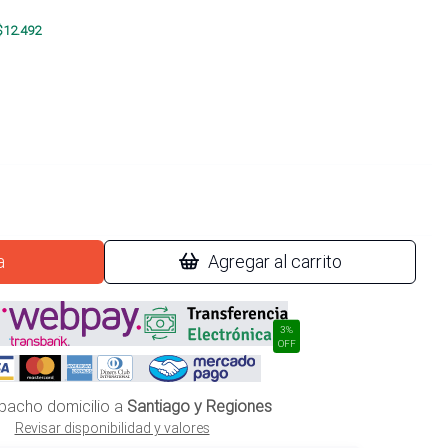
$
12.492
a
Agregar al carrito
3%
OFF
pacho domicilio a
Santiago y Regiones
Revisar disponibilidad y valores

################

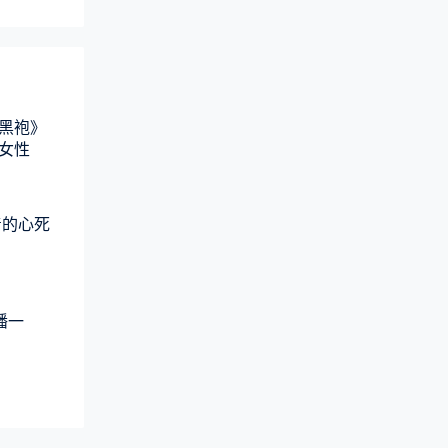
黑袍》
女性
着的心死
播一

################

Please copy the lines above from the line with "Agregar al carrito" up to and including the line with "Revisar disponibilidad y valores", exactly as written and with nothing else.

Agregar al carrito
3%
OFF
pacho domicilio a
Santiago y Regiones
Revisar disponibilidad y valores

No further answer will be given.